_SUPPLIED ENTRIES_.
>>>>

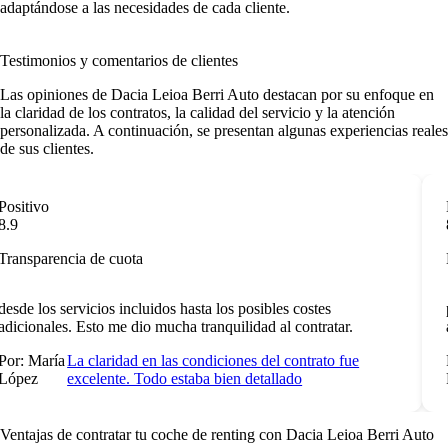
adaptándose a las necesidades de cada cliente.
Testimonios y comentarios de clientes
Las
opiniones de Dacia Leioa Berri Auto
destacan por su enfoque en
la claridad de los contratos, la calidad del servicio y la atención
personalizada. A continuación, se presentan algunas experiencias reales
de sus clientes.
ositivo
N
.9
8
ransparencia de cuota
E
esde los servicios incluidos hasta los posibles costes
p
dicionales. Esto me dio mucha tranquilidad al contratar.
a
or: María
La claridad en las condiciones del contrato fue
P
ópez
excelente. Todo estaba bien detallado
F
Ventajas de contratar tu coche de renting
con Dacia Leioa Berri Auto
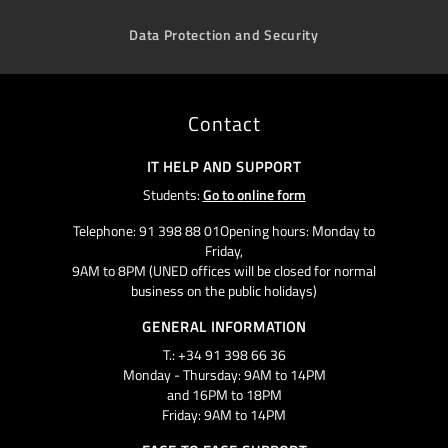
Data Protection and Security
Contact
IT HELP AND SUPPORT
Students:
Go to online form
Telephone: 91 398 88 01Opening hours: Monday to
Friday,
9AM to 8PM (UNED offices will be closed for normal
business on the public holidays)
GENERAL INFORMATION
T.: +34 91 398 66 36
Monday - Thursday: 9AM to 14PM
and 16PM to 18PM
Friday: 9AM to 14PM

<<<<

_YOUR GOAL_.
Retype the data exactly as it stands, but keep the images out of your copy.

_RESPONSE TO THIS TASK_.
adaptándose a las necesidades de cada cliente.
Testimonios y comentarios de clientes
Las
opiniones de Dacia Leioa Berri Auto
destacan por su enfoque en
la claridad de los contratos, la calidad del servicio y la atención
personalizada. A continuación, se presentan algunas experiencias reales
de sus clientes.
ositivo
N
.9
8
ransparencia de cuota
E
esde los servicios incluidos hasta los posibles costes
p
dicionales. Esto me dio mucha tranquilidad al contratar.
a
or: María
La claridad en las condiciones del contrato fue
P
ópez
excelente. Todo estaba bien detallado
F
Ventajas de contratar tu coche de renting
con Dacia Leioa Berri Auto
Data Protection and Security
Contact
IT HELP AND SUPPORT
Students:
Go to online form
Telephone: 91 398 88 01Opening hours: Monday to
Friday,
9AM to 8PM (UNED offices will be closed for normal
business on the public holidays)
GENERAL INFORMATION
T.: +34 91 398 66 36
Monday - Thursday: 9AM to 14PM
and 16PM to 18PM
Friday: 9AM to 14PM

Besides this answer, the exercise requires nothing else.